I have the following python script, where I create a dask dataframe using an existing pandas dataframe. I'm using the multiprocessing scheduler, since my function use pure python. The scheduler creates 8 processes (one for each partition) but they are running sequentially, one at a time.

dask_data = ddf.from_pandas(data, npartitions=8)

dask_data = dask_data.assign(
    images_array_1=dask_data.images_array_1.apply(lambda x: [] if x == "" else [int(el) for el in x.split(',')], name='images_array_1'),
    images_array_2=dask_data.images_array_2.apply(lambda x: [] if x == "" else [int(el) for el in x.split(',')], name='images_array_2')
)
dask_data.compute(get=dask.multiprocessing.get)

I'm using dask only to parallelize the computation, my dataset is small enough to stay in main memory.

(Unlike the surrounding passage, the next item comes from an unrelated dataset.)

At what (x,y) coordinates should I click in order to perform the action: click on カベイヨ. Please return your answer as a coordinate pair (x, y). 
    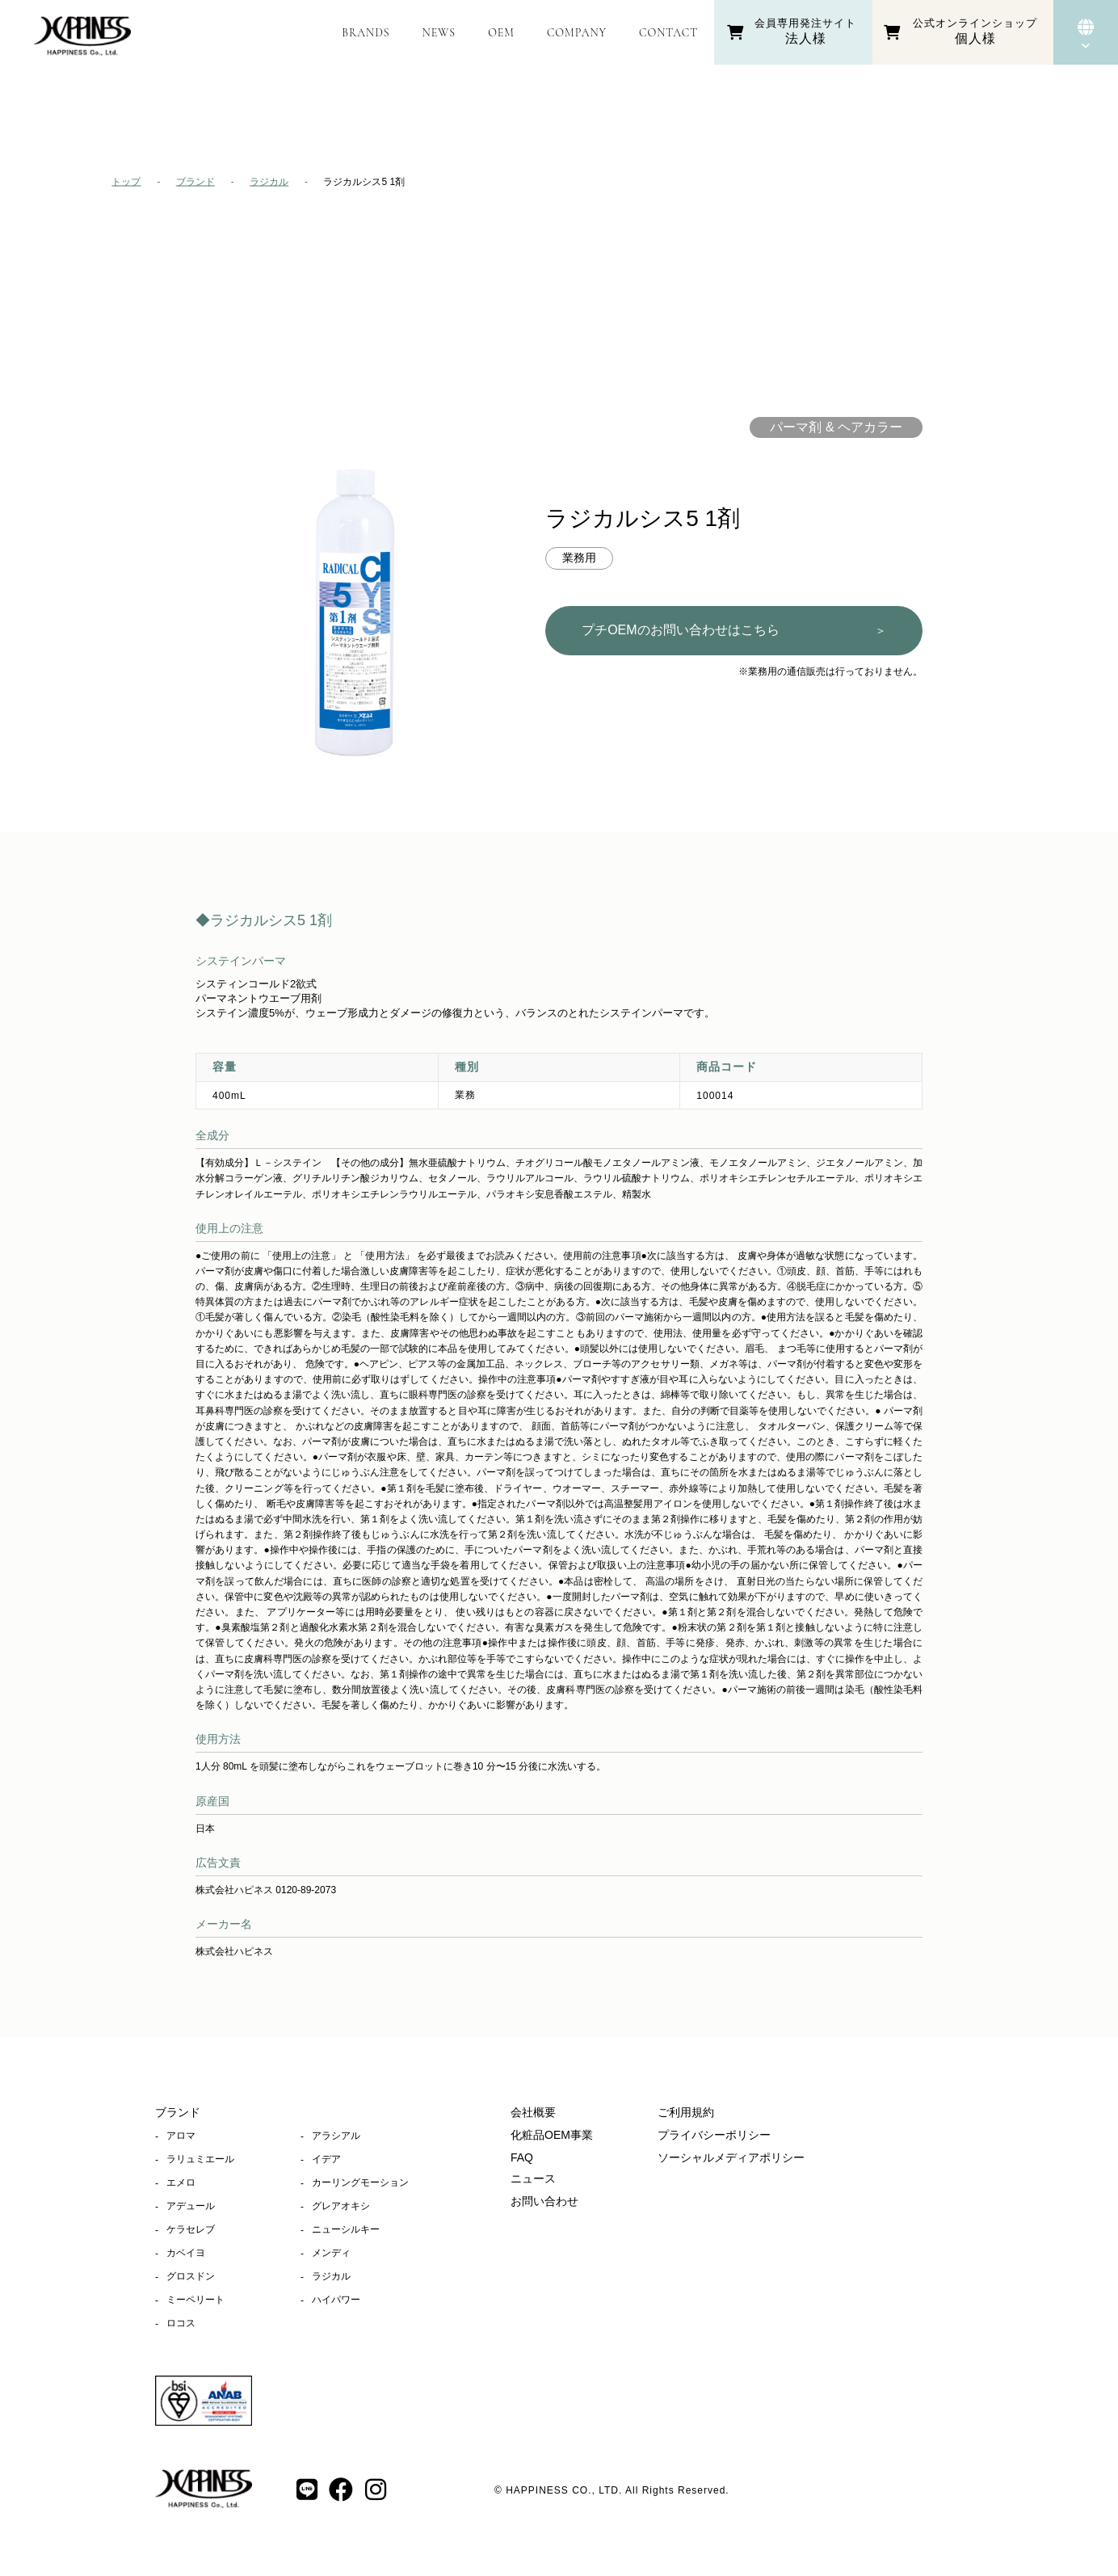
    Looking at the image, I should click on (185, 2252).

Is it possible to run every process in parallel?

Muller20
  • 71
  • 1
  • 6
  • How do you know that they're running only one at a time? – MRocklin Jun 29 '16 at 15:22
  • @MRocklin Windows task manager shows only one process with CPU usage above 0% – Muller20 Jun 29 '16 at 17:01
  • I suspect that your computation is bound by moving the dataframes between processes, and not by actual computations. You could try the [distributed](http://distributed.readthedocs.org) scheduler on a single machine which would handle data locality a bit better. However, as is usually the case when using `apply` the real solution may be to find some algorithm within Pandas to do the work for you at C speeds rather than Python speeds. A single core running fast code may be much faster than eight cores running slow Python code. – MRocklin Jun 29 '16 at 22:20
  • Ok thanks, that's it. Is there any way to allow memory mapping of dataframe partitions? joblib does it and for some reason I assumed that dask also did it. – Muller20 Jun 30 '16 at 20:54
  • Possible duplicate of [python dask DataFrame, support for (trivially parallelizable) row apply?](http://stackoverflow.com/questions/31361721/python-dask-dataframe-support-for-trivially-parallelizable-row-apply) – Rocketq Aug 08 '16 at 12:18

1 Answers1

0

You need to do map_partitions before the apply to be able to run it in parallel.

user1880062
  • 85
  • 1
  • 5